The current statistics of poverty in Africa are indeed frightening. About 490 million Africans are said to be living below the $2-a-day World Bank poverty benchmark. This is while governments are overwhelmed and frustrated.
Nigeria, for instance, has taken over from India as the country with the largest number of poor people on earth, hosting at least 90 million people living in abject poverty. What’s more, the Austria-based World Poverty Clock report of January 2020 corroborated the World Bank report on Nigeria’s galloping poverty rate when it reiterated that 1 Nigerian enters into abject poverty every minute. I don’t want to go into the mathematics of this because it would break my heart the more.
What’s more exasperating is that Nigeria is reputed to be Africa’s giant economy. With the current inflation in the country, if nothing urgent is done to quickly arrest the situation, there might be a reason to accept that more than half of the continent’s population would be in abject poverty by the close of the decade.
It is trite to look at the causes of the problem. One of the greatest causes of poverty in Africa is the inadequacy of money at the point of trade. There is often not enough money for production and consumption. We have farmers who do not have enough patronage for their goods, manufacturers who do not have linkages to locally made products, consumers willing but unable to buy what they need, etc.
On the other hand, we have inconsiderate, insensitive, and totally illogical policies of governments across Africa. For instance, most African governments are consumerist and hedonistic in their approach to their economic development. DR Congo for example sits on a deposit of mineral resources worth trillions of dollars but the people live in abject poverty. Across Africa, the story is the same tale of woes.

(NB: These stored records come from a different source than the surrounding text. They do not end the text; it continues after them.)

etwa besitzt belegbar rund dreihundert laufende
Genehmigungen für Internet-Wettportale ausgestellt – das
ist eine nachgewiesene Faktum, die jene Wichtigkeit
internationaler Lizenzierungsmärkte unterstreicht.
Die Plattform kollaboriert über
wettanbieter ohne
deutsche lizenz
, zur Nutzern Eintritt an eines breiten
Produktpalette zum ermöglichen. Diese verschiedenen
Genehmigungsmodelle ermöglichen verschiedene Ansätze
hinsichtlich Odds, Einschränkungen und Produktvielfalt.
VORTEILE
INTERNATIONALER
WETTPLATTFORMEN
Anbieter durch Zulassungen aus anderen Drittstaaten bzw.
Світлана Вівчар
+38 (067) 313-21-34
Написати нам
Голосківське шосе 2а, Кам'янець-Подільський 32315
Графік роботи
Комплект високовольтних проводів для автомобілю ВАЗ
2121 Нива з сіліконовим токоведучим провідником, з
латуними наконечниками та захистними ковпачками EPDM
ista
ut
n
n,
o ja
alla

But there is good news on the horizon. In the east African countries of Burundi, Kenya, Tanzania, Uganda, Ethiopia, Rwanda, and South Sudan has sprung up a totally new method of dragging Africa out of poverty. Its business is fast spreading through the continent like a wildfire. It is known as Poverty Must Die Africa.
What does it do differently? We pointed out above that one of the pillars of poverty in Africa is the inadequacy of purchasing power in the hands of buyers at the point of trade.

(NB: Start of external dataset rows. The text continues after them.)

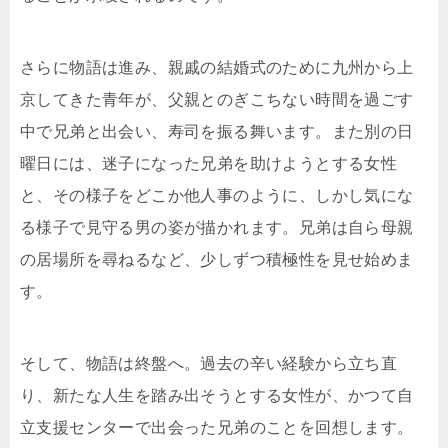
さらに物語は進み、親戚の結婚式のために九州から上
京してきた青年が、父親とのぎこちない時間を過ごす
中で兄弟と出会い、寿司を振る舞います。また別の日
曜日には、迷子になった兄弟を助けようとする女性
と、その様子をどこか他人事のように、しかし気にな
る様子で見守る男の姿が描かれます。兄弟は自ら母親
の居場所を尋ねるなど、少しずつ積極性を見せ始めま
す。
そして、物語は終盤へ。過去の辛い経験から立ち直
り、新たな人生を踏み出そうとする女性が、かつて自
立支援センターで出会った兄弟のことを回想します。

The information available on the website of the organization states that key sectors of the economic life of the people such as education, agriculture, health, and social services are being subsidized using self-generated funds.
Even as a charity organization, it is not depending on donors for funding. It is has configured its system to rake 70% of its total budget from its own endeavors spanning the above-listed sectors.
The organization has an e-commerce platform that generates the remaining 30% of funding. Interestingly, the organizers realizing that to end poverty, charity commerce must go hand in hand, have developed their e-commerce platform, known as UFEDO, to deliver a reward system in which a customer who has traded with them over time up to $15 would have a reward for loyalty called POVERTY MUST DIE VALUE or PMDV.
The PMDV, equivalent to a dollar, can be cashed back or used for shopping on the same UFEDO. Did I forget to tell you that upon signing up on their website, you earn a PMDV? This makes everyone on the platform entitled to an income.
Perhaps, the greatest thing is that, as a pan African system, it creates visibility for sellers across the continent to facilitate great turnovers and create unimaginable wealth. This in turn would lead to creating millions of direct and indirect jobs and remove the scourge of poverty from the continent.
Is PMDAfrica an employer of Labour? Of course yes. Information at the disposal of the writer is that about 207 thousand Africans would be employed in this last quarter of 2021 as part of its plan to lift between 50 and 100 Million people out of poverty every five years through continental economic integration.
This is a relief for Africa, as far as I am concerned. The African Free Trade Agreement which came into force in May 2021 would be fully realized by using the PMDV system.
This, without doubt, is a tailor-made solution to the seemingly insurmountable problem of poverty in Africa. Let us all join hands to support our own homegrown solution for the growth of Africa.